Am I right in thinking that your entries are there to remind you that a task should be complete and trigger remedial action if not (or rather, trigger any necessary remaining action when the reminder heaves over your planning horizon)?

This is subtly different from Mark's proposal that we enter when we should be doing, or starting, the task. I rather like it. Do you find that you are tending to do the work in the final week, when the reminder is showing?

Is a calendar a special case of an accumulating list? To qualify, it would have to be focused on a particular task or commitment. Which it isn't.

It feels to me as though this sort of musing is helping me grope towards a better grasp of how these components fit together. If it is intensely irritating to everyone else, just say the word.
March 23, 2016 at 17:07 | Registered CommenterWill
Will,

No, I don't tend to do the work in the final week.

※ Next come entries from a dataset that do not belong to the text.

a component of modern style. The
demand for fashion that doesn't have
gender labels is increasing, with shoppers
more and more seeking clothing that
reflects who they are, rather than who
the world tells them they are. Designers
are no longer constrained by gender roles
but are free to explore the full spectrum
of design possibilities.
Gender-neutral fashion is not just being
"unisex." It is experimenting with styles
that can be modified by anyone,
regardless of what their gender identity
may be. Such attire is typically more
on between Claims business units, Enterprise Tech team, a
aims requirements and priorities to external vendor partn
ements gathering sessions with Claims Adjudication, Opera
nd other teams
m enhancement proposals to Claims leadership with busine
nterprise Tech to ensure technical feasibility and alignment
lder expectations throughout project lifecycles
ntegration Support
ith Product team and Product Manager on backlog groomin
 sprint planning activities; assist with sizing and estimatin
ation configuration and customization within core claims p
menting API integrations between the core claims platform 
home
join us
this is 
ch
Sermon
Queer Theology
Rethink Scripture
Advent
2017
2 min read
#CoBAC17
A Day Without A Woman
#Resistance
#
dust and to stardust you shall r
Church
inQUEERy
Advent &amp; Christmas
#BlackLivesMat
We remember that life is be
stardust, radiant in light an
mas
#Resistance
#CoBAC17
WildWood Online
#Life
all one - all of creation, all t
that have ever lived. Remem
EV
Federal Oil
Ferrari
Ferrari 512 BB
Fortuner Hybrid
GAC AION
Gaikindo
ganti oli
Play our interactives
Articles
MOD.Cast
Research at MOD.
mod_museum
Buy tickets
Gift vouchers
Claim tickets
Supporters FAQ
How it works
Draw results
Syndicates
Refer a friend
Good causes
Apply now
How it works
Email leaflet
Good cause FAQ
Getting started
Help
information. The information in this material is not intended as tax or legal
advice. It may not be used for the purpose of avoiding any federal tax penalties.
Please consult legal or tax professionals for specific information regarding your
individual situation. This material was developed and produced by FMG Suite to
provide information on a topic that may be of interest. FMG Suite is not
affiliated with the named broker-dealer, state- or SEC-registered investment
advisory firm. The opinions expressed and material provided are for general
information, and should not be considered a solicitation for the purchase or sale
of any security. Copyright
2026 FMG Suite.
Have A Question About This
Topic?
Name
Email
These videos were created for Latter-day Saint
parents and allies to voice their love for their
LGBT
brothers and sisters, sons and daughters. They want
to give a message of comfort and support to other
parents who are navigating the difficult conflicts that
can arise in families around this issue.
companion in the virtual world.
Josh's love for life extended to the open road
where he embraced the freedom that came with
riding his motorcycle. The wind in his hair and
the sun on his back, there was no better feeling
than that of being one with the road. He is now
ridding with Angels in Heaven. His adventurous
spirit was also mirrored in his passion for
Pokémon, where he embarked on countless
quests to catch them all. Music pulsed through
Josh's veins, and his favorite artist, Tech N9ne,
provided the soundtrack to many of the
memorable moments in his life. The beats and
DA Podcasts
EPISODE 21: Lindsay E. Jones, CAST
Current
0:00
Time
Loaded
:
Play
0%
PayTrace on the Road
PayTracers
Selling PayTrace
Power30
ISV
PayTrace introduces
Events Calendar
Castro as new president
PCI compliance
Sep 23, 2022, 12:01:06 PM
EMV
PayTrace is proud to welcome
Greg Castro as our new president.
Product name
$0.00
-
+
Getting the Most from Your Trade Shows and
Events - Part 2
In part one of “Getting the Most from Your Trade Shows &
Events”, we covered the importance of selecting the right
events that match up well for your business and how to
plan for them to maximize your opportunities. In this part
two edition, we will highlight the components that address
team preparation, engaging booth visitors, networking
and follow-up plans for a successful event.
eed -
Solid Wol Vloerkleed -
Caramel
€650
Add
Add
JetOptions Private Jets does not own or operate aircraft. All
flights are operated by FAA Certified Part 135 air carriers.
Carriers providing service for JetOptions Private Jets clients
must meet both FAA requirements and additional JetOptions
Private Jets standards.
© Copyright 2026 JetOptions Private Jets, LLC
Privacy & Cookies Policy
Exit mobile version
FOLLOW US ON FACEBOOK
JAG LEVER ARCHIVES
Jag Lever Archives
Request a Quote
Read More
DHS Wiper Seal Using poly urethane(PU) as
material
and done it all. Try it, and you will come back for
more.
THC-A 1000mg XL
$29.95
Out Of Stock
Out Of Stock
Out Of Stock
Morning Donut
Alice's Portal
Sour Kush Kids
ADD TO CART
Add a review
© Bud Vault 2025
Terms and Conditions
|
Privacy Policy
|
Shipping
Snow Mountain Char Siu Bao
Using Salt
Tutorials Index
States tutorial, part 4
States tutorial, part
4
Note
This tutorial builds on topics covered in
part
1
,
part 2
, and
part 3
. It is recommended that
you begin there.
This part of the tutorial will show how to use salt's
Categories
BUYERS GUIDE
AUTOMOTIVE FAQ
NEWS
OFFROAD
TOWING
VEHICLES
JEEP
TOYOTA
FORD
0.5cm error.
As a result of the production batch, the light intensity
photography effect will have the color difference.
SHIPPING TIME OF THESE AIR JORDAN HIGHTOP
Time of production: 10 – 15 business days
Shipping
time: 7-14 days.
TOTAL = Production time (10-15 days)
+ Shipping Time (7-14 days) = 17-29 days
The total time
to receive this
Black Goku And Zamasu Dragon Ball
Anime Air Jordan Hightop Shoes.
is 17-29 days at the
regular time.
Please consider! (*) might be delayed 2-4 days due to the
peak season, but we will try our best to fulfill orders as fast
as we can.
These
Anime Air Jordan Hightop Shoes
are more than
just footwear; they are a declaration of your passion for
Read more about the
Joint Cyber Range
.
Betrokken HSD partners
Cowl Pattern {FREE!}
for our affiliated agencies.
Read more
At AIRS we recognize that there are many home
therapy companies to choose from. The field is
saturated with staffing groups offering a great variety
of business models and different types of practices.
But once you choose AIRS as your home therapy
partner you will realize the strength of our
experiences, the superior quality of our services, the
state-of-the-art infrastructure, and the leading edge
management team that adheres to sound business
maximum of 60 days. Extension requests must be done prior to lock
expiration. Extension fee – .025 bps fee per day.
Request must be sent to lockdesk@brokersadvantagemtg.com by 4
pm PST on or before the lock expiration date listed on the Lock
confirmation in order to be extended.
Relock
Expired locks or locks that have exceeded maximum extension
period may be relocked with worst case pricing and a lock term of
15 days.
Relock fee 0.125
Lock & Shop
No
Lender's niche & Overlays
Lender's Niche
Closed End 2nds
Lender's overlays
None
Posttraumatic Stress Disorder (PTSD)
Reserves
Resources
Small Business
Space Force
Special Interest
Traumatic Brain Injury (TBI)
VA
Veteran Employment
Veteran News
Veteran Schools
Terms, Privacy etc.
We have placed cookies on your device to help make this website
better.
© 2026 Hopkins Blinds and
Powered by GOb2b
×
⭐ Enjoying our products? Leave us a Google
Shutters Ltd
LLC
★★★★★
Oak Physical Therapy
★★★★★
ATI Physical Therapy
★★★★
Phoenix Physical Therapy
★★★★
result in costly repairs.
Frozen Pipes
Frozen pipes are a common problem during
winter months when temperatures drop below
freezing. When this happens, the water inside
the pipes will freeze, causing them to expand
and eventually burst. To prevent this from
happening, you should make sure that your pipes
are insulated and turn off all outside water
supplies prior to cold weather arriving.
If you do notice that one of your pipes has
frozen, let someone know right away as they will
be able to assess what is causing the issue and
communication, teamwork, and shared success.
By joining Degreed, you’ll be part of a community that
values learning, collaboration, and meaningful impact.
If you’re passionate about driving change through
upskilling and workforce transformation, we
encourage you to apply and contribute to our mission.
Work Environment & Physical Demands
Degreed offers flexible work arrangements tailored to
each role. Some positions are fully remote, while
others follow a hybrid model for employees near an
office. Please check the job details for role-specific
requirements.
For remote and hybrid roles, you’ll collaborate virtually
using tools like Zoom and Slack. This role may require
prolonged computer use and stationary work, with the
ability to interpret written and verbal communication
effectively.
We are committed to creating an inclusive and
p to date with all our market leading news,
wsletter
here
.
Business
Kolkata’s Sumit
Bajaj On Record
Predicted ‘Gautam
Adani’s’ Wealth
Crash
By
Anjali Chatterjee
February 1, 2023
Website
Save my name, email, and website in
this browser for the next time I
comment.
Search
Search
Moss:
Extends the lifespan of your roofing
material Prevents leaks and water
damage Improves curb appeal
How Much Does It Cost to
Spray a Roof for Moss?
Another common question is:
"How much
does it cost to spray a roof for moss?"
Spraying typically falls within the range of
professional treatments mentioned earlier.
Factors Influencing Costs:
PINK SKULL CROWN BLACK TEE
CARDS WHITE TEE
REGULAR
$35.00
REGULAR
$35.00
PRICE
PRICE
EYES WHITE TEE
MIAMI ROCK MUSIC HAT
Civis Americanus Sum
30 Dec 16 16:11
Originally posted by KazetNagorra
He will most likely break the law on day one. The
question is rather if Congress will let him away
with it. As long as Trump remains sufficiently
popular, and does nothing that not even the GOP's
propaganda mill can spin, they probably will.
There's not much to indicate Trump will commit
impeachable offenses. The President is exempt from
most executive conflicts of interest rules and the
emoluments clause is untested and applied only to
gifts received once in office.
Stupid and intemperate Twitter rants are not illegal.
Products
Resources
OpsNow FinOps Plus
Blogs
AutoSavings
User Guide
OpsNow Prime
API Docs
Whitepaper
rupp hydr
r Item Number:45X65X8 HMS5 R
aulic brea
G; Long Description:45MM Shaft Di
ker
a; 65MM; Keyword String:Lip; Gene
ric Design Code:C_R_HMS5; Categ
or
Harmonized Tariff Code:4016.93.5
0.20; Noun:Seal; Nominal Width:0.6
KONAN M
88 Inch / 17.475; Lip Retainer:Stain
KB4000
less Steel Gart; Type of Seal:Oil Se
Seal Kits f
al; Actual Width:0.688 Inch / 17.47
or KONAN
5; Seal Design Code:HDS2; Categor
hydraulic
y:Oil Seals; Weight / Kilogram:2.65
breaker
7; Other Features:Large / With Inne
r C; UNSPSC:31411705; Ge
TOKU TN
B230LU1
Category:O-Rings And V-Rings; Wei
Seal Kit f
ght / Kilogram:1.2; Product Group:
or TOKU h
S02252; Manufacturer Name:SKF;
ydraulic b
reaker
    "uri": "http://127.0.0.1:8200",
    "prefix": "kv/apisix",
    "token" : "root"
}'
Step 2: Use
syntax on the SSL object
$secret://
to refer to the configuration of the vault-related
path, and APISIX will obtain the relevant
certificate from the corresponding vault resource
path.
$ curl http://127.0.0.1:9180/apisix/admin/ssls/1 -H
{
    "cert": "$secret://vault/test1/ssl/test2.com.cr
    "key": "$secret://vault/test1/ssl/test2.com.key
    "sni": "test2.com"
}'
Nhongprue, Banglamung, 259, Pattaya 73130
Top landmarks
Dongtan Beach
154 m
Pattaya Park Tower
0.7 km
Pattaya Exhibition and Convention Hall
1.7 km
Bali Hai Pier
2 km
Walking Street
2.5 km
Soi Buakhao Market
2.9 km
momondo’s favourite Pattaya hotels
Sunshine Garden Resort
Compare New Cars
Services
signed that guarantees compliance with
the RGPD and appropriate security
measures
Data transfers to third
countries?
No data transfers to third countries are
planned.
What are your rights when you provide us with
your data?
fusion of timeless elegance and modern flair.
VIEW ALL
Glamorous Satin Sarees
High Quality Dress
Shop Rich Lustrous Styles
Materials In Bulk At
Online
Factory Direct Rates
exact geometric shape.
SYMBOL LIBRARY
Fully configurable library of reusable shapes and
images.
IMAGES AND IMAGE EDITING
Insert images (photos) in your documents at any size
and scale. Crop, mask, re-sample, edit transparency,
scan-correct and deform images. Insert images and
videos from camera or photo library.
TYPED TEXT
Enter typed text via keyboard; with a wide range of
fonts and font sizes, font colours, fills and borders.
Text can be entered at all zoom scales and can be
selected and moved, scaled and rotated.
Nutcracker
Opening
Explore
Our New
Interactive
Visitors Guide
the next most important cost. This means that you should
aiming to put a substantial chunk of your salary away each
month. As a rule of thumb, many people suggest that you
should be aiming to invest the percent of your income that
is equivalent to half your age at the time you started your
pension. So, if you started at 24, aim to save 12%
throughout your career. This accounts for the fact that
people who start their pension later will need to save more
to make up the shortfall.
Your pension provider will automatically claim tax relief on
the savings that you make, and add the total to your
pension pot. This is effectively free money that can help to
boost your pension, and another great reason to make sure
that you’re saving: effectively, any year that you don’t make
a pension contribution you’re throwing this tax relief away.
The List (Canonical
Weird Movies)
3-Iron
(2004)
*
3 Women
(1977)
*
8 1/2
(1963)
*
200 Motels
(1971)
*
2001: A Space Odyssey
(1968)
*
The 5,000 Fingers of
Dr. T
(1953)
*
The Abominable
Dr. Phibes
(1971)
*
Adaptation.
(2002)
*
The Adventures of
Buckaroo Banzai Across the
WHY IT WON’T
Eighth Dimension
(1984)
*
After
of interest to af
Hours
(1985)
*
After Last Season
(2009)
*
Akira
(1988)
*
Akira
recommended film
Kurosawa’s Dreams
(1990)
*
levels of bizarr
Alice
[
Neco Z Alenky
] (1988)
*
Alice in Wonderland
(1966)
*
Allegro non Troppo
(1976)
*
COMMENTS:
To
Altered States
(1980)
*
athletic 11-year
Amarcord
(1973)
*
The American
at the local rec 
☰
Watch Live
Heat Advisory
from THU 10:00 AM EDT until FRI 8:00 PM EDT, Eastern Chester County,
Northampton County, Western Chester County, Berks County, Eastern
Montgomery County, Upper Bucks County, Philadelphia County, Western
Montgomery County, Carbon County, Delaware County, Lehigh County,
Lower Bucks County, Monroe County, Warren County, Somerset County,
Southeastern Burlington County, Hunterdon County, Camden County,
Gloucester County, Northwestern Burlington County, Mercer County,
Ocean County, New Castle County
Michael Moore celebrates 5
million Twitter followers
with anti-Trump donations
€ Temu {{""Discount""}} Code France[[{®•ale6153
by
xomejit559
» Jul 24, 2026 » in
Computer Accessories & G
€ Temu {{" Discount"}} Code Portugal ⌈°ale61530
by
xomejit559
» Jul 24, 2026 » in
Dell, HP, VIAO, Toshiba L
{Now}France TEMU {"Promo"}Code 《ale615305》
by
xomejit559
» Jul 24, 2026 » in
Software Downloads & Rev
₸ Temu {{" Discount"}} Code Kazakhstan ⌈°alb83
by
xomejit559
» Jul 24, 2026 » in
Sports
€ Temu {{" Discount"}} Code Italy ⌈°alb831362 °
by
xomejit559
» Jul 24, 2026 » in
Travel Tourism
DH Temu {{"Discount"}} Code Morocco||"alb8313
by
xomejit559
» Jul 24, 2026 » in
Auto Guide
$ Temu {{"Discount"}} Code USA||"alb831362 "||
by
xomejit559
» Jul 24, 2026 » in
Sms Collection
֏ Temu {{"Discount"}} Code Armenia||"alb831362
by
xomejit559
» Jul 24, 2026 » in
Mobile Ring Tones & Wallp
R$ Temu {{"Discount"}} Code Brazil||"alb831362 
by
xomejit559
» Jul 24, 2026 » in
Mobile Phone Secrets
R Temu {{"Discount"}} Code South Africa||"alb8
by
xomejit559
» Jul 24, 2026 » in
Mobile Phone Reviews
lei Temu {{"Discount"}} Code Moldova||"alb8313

For larger projects, where I want to start earlier than a week, I'll add an internal deadline. As Mark said, "There may be many "due dates" for a large project." I set those deadlines so when planning the week I should start it, I see the deadline.

When I see a deadline, I know there's an associated start date. I look ahead by a week when doing my weekly planning, so I'll see any close deadlines.

So, even though I'm not writing them down, the start dates are there.

For example, if I have to call 20 teachers for class details, and know they're each so draining that I can only do one a day, I set deadlines once a week. Counting backwards: Catchup week; 20 (all) done; 15 done; 10 done; 5 done. One Friday, I'll look ahead by a week, see "5 calls due," and know I need to start.

I err on the safe side when setting deadlines, and assume I'll be fairly busy. As the date approaches, I might realize I'm less busy than feared, or that I've already had informal discussions with many of the teachers, or someone volunteered to help (and pigs fly). If that's the case, I might let things slide. On the other hand, if none of those happy things happen, I'll still be ok.
March 24, 2016 at 15:32 | Registered CommenterCricket
Thanks, Cricket.

That was what I meant. It sounds as though you're making sure that you have at least a week to do each week's worth of work, and your milestones are effectively scheduling when the work gets done. That's what I meant by "doing the work in the final week". I should have said "...the final week of each milestone".
March 24, 2016 at 16:28 | Registered CommenterWill
Mark,

You said " I do it on the last business day of the month, so I have a reminder in my calendar this month on 31 April."

Does this really get done on time? :)
April 6, 2016 at 5:22 | Registered CommenterMartyH
MartyH:

<< Does this really get done on time? :) >>

Well, spotted. I meant 31 March. And yes, it did get done on time!